• Instructions for the task
Find the lines holding the string "Pendapatan" in the data, then copy all of them.

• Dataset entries
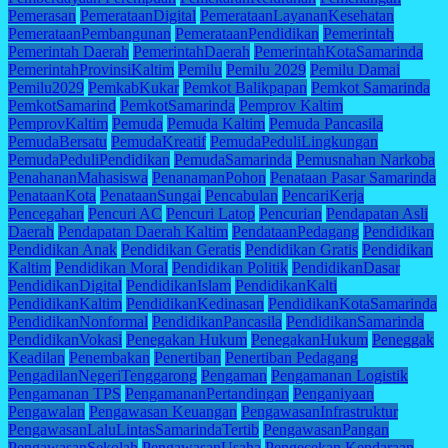
Pemerasan
PemerataanDigital
PemerataanLayananKesehatan
PemerataanPembangunan
PemerataanPendidikan
Pemerintah
Pemerintah Daerah
PemerintahDaerah
PemerintahKotaSamarinda
PemerintahProvinsiKaltim
Pemilu
Pemilu 2029
Pemilu Damai
Pemilu2029
PemkabKukar
Pemkot Balikpapan
Pemkot Samarinda
PemkotSamarind
PemkotSamarinda
Pemprov Kaltim
PemprovKaltim
Pemuda
Pemuda Kaltim
Pemuda Pancasila
PemudaBersatu
PemudaKreatif
PemudaPeduliLingkungan
PemudaPeduliPendidikan
PemudaSamarinda
Pemusnahan Narkoba
PenahananMahasiswa
PenanamanPohon
Penataan Pasar Samarinda
PenataanKota
PenataanSungai
Pencabulan
PencariKerja
Pencegahan
Pencuri AC
Pencuri Latop
Pencurian
Pendapatan Asli
Daerah
Pendapatan Daerah Kaltim
PendataanPedagang
Pendidikan
Pendidikan Anak
Pendidikan Geratis
Pendidikan Gratis
Pendidikan
Kaltim
Pendidikan Moral
Pendidikan Politik
PendidikanDasar
PendidikanDigital
PendidikanIslam
PendidikanKalti
PendidikanKaltim
PendidikanKedinasan
PendidikanKotaSamarinda
PendidikanNonformal
PendidikanPancasila
PendidikanSamarinda
PendidikanVokasi
Penegakan Hukum
PenegakanHukum
Peneggak
Keadilan
Penembakan
Penertiban
Penertiban Pedagang
PengadilanNegeriTenggarong
Pengaman
Pengamanan Logistik
Pengamanan TPS
PengamananPertandingan
Penganiyaan
Pengawalan
Pengawasan Keuangan
PengawasanInfrastruktur
PengawasanLaluLintasSamarindaTertib
PengawasanPangan
PengawasanSekolah
PengawasanUsaha
Pengecekan Kendaraan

• Exercise output
Pendapatan Asli
Pendapatan Daerah Kaltim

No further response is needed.